Government buys cotton farm to save marshes


In a very rare event for the marshes, it was welcomed by all sides of the ferocious water debate that has raged there for decades.

The federal Water Minister, Penny Wong, said the marshes were in poor shape due to a lack of flood water and she was determined to help rescue them “after 12 years of inaction under the previous government”.

The NSW Environment Minister, Verity Firth, said, “The Iemma Government has already purchased 15,000 megalitres of general security water entitlement for the Macquarie Marshes and expects to hold at least 30,000 megalitres by the end of this year.

“These entitlements allow us to orchestrate flood events in the marshes that provide a lifeline to the wetland ecosystem.”

Richard Kingsford, a wetlands expert with the University of NSW, said the buy was “fantastic”, helping bridge a gap between the north and south marsh nature reserves, established in 1900.

“It was always a worry that there was a major irrigation area in the middle of the marshes,” he said.

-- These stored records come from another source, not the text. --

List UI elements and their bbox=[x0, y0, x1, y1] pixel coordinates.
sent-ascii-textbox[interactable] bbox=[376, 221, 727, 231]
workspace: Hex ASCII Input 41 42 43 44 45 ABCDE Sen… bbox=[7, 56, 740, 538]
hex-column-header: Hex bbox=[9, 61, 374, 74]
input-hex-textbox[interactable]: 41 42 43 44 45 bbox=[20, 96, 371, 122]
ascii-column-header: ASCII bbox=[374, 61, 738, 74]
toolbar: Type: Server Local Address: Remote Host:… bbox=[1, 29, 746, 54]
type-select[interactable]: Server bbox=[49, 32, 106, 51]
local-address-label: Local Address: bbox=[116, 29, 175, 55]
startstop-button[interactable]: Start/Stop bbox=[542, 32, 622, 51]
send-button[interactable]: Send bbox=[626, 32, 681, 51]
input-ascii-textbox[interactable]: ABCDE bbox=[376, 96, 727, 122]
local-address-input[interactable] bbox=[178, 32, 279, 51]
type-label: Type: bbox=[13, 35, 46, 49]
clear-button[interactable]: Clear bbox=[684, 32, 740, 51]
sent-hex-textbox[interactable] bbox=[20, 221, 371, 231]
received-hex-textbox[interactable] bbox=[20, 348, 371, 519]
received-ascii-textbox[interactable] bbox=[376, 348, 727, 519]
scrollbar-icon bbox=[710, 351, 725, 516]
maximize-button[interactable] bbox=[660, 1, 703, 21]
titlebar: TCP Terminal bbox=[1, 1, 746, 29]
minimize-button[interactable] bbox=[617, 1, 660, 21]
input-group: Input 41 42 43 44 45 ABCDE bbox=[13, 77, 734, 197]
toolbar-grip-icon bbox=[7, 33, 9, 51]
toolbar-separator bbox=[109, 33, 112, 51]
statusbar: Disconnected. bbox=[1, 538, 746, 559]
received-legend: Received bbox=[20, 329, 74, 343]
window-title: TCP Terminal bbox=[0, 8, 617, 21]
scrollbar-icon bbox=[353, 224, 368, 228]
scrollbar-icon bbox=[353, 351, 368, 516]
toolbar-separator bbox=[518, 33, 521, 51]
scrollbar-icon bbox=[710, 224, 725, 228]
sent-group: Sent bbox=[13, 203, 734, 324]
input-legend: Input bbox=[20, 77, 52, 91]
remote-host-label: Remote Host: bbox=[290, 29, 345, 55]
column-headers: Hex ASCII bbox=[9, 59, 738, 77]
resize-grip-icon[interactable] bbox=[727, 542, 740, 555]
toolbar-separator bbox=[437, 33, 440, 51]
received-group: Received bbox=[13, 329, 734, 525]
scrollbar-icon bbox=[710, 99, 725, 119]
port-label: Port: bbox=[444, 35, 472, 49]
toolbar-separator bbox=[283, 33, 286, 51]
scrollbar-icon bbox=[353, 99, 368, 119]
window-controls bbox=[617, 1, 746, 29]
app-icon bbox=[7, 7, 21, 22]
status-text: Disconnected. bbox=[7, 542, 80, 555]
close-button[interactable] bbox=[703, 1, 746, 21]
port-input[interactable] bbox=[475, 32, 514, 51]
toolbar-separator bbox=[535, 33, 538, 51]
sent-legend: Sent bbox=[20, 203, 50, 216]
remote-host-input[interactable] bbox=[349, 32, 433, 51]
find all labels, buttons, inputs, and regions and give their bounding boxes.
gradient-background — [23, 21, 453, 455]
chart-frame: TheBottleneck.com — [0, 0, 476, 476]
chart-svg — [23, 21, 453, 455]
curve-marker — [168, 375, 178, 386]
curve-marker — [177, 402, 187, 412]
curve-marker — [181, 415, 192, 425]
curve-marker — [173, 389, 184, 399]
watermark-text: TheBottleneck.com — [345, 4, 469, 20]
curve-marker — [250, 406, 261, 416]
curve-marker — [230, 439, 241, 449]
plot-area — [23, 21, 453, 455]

However, restoring the land to its natural state would be a “major challenge”.

In the Macquarie, 24pc of surface water has been diverted and the CSIRO has found the average period between important inundation events for the marshes has more than doubled since the construction of Burrendong Dam in the 1960s allowed irrigation to flourish along the river.

Buying Pillicawarrina will not instantly return water to the marshes as its entitlement is mostly general security, and there is a zero allocation of general security water because Burrendong is only 18pc full.